Open source or proprietary software? A practical guide for production companies
Emile Pierloot
on , updated
Is open source software (OSS) the right decision for your production company? In contrast to proprietary software, the possibilities in terms of flexibility and scalability are endless. Yet, not all open source applications are alike. And of course, there’s no such thing as a free lunch. Here’s a basic framework to evaluate OSS for your business.
And did you know that open source software powers 99% of all supercomputers worldwide?
Given how widespread it is, it’s clear that open source is embedded in our daily lives and businesses, including industrial environments. So it’s also important, as beneficiaries, to look beyond the hype and clear up any misconceptions.

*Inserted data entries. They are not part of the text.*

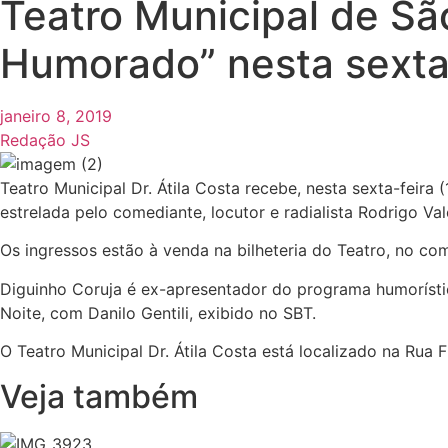
Teatro Municipal de Sã
Humorado” nesta sexta
janeiro 8, 2019
Redação JS
Teatro Municipal Dr. Átila Costa recebe, nesta sexta-feira
estrelada pelo comediante, locutor e radialista Rodrigo V
Os ingressos estão à venda na bilheteria do Teatro, no com
Diguinho Coruja é ex-apresentador do programa humorístic
Noite, com Danilo Gentili, exibido no SBT.
O Teatro Municipal Dr. Átila Costa está localizado na Rua 
Veja também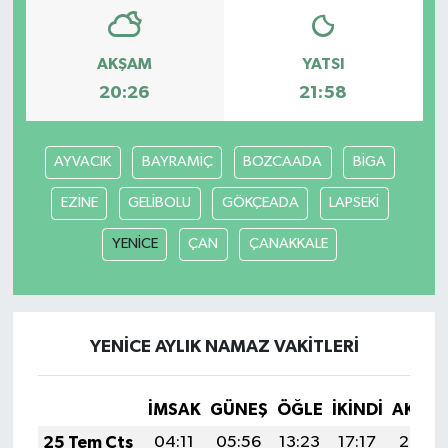
AKŞAM
YATSI
20:26
21:58
AYVACIK
BAYRAMİÇ
BOZCAADA
BİGA
EZİNE
GELİBOLU
GÖKÇEADA
LAPSEKİ
YENİCE
ÇAN
ÇANAKKALE
YENİCE AYLIK NAMAZ VAKITLERI
İMSAK
GÜNEŞ
ÖĞLE
İKINDI
AKŞA
25 Tem Cts
04:11
05:56
13:23
17:17
20:39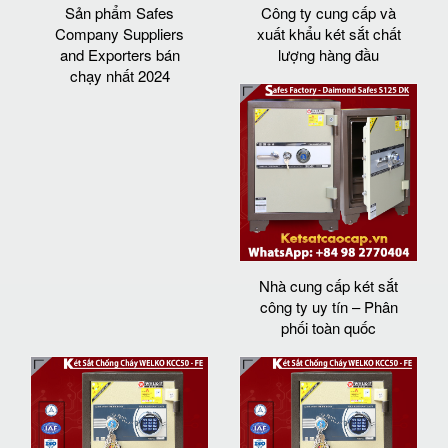
Sản phẩm Safes
Công ty cung cấp và
Company Suppliers
xuất khẩu két sắt chất
and Exporters bán
lượng hàng đầu
chạy nhất 2024
Nhà cung cấp két sắt
công ty uy tín – Phân
phối toàn quốc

The rise of open source in the industry
There’s no denying it: open source software (OSS) is becoming increasingly prevalent in the industrial world. Many production companies are turning to it to streamline operations, reduce costs, and foster innovation. But what are the real benefits of open source software, and where do its limitations lie?
For production companies, the key lies in knowing how to leverage OSS effectively. In this article, I’ll try to give you the basics and set up a framework for evaluating when open source solutions are right for you.

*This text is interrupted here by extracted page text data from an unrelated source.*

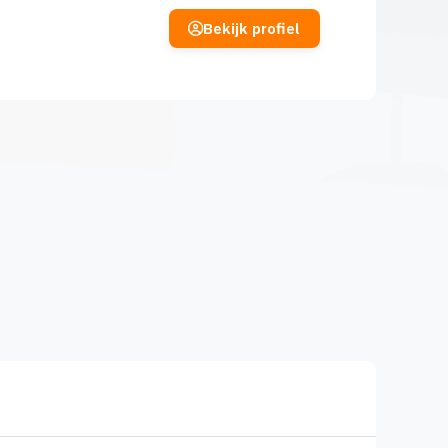
Bekijk profiel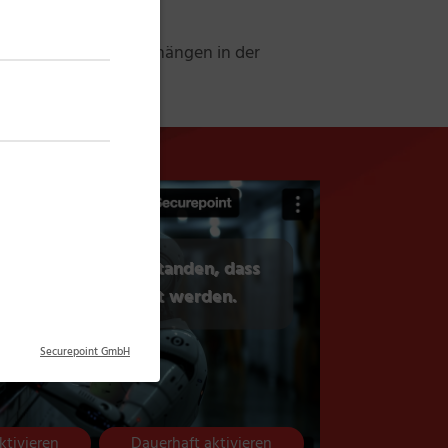
y das Verhalten von Anhängen in der
Netzwerk.
ücklich damit einverstanden, dass
 Alugha übermittelt werden.
Securepoint GmbH
ktivieren
Dauerhaft aktivieren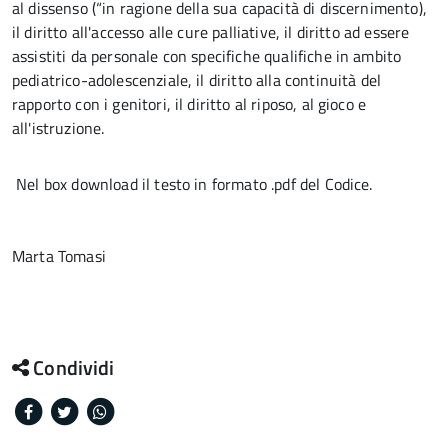
al dissenso (“in ragione della sua capacità di discernimento),
il diritto all'accesso alle cure palliative, il diritto ad essere
assistiti da personale con specifiche qualifiche in ambito
pediatrico-adolescenziale, il diritto alla continuità del
rapporto con i genitori, il diritto al riposo, al gioco e
all'istruzione.
Nel box download il testo in formato .pdf del Codice.
Marta Tomasi
Condividi
Facebook
Twitter
Whatsapp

By understanding both its advantages and the challenges, you can make strategic decisions that enhance your operations and ensure your organisation stays competitive.
In this blog post, you’ll explore:
Why open source matters to the industry, to Factry and to me
What open source software (OSS) is, and what it’s not (free)
OSS vs proprietary software: what sets them apart?
When to choose OSS over proprietary software
Key takeaways to leverage OSS effectively
Why open source matters matters
I personally joined Factry because their use of open source technologies as a key differentiator intrigued me. From the start, Factry has relied on open source databases to give clients full ownership of their data and integrated seamlessly with the open source visualisation platform, Grafana.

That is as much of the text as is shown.